Abstract

Opening ParagraphThe cultural significance of regular ‘hunger periods’ in tropical Africa, however much it may be disputed by anthropologists, has for a long time been apparent to less objective observers. It is generally accepted by those concerned in the engagement of migrant labour that at certain regular times of the year the supply is greater than at others: and it is believed that the number of men presenting for engagement is related to the quantity of food available in the villages. This view, as will be shown below, is an over-simplification. Ogbu (1973), though he relates seasonal hunger among the Poka to labour migration, sees die latter as a cause rather than a result of the former.
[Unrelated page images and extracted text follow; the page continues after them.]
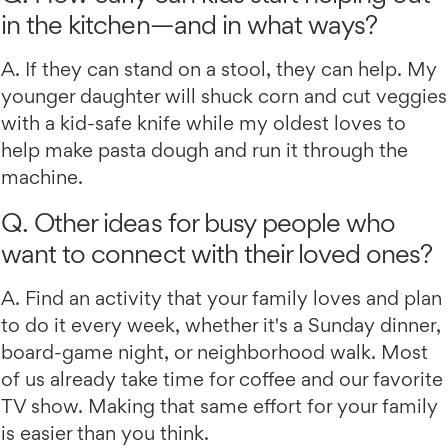
in the kitchen—and in what ways?
A. If they can stand on a stool, they can help. My
younger daughter will shuck corn and cut veggies
with a kid-safe knife while my oldest loves to
help make pasta dough and run it through the
machine.
Q. Other ideas for busy people who
want to connect with their loved ones?
A. Find an activity that your family loves and plan
to do it every week, whether it's a Sunday dinner,
board-game night, or neighborhood walk. Most
of us already take time for coffee and our favorite
TV show. Making that same effort for your family
is easier than you think.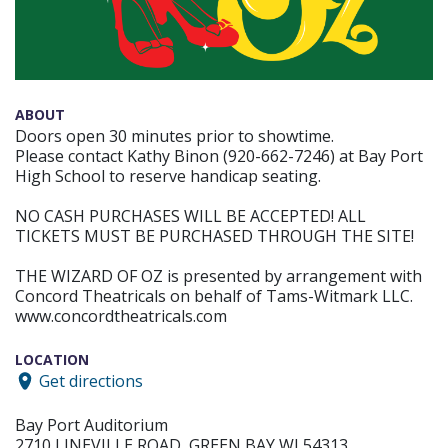
ABOUT
Doors open 30 minutes prior to showtime.
Please contact Kathy Binon (920-662-7246) at Bay Port
High School to reserve handicap seating.
NO CASH PURCHASES WILL BE ACCEPTED! ALL
TICKETS MUST BE PURCHASED THROUGH THE SITE!
THE WIZARD OF OZ is presented by arrangement with
Concord Theatricals on behalf of Tams-Witmark LLC.
www.concordtheatricals.com
LOCATION
Get directions
Bay Port Auditorium
2710 LINEVILLE ROAD, GREEN BAY WI 54313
He apparently considers that migration reduces the number of agricultural workers to below an unstipulated critical level above which it might still be possible to produce a sufficiency of food at all seasons, provided that animal pests could be controlled and agricultural techniques made more efficient. Seasonal hunger among the Ibo of Onicha he blames on shortage of farmland, low yield, and high storage loss of foodstuffs. At first sight it might appear that the cultural concomitants of the hunger period contrast rather strikingly between the two populations; and yet the recurrent hunger period is recognized by the FAO and other authorities (though Miracle (1961) questions its existence) as being a phenomenon widespread in sub- Saharan Africa, and one which might in consequence be expected to result from similar or related causes in most of the situations in which it occurs.